Access system 100 may start measuring certain UWB parameters when the distance between user device 108 and entrance 102 (or anchor 104) is equal to or less than r2 and greater than r1. In some embodiments, access system 100 may start computing certain UWB parameters such as CIR estimates of UWB radar echo, distances between user device 108 and anchor 104, optionally PDOA values of user device 108 relative to anchor 104, and optionally RSSI values of user device 108. In some embodiments, anchor 104 initiates TWR with user device 108, and may compute the UWB parameters based on the UWB frames received in the TWR. Then, access system 100 may start determining the user's intent when the distance between user device 108 and entrance 102 (or anchor 104) is equal to or less than r1. In some embodiments, access system 100 may start generating inputs for a deep learning framework (details described as follows) based on the UWB parameters. Depending on the design, access system 100 may or may not pre-process the inputs before feeding them to the deep learning framework. Access system 100 may determine the user's intent based on intent probabilities outputted by the deep learning framework.

When the distance between user device 108 and entrance 102 (or anchor 104) is equal to or less than r0, access system 100 may determine to lock or unlock entrance 102 based on the determined user's intent. For example, if user device 108 (or user 106) is in security perimeter 110 (e.g., the distance between user device 108 and anchor 104 is equal to or less than r0) and the user's intent is determined to be “enter” or “leave,” access system 100 may control to unlock entrance 102. If user device 108 (or user 106) is in security perimeter 110 and the user's intent is determined to be “pass by,” access system 100 may maintain the current status of entrance 102. If access system 100 fails to determine the user's intent from the UWB parameters or determines the user's intent to be “unknown,” access system 100 may control to maintain the current status (locking/unlocking) of entrance 102.

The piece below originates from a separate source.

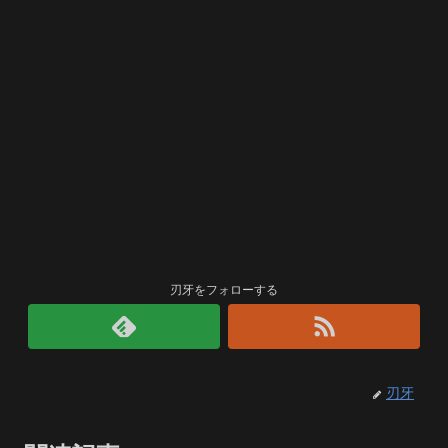
刃牙をフォローする
刃牙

FIG. 2A shows a simplified block diagram of access system 200, according to some embodiments of the present disclosure. Access system 200 may be an example of access system 100. Access system 200 may be implemented in an anchor, and/or other part of the infrastructure with computing capabilities, such as a network control device, a cloud network, etc. Access system 200 may include an input determining module 203, a deep learning module 207, an intent determining module 211, and a control module 215. Modules 203, 207, 211, and 215 may be configured to control an object (e.g., lock/unlock an entrance) based on a user's intent. In some embodiments, modules 203, 207, 211, and 215 may each include suitable software and/or hardware to perform specific functions. In some embodiments, the functions of modules 203, 207, 211, and 215 are performed by specific data-processing circuits and/or processors.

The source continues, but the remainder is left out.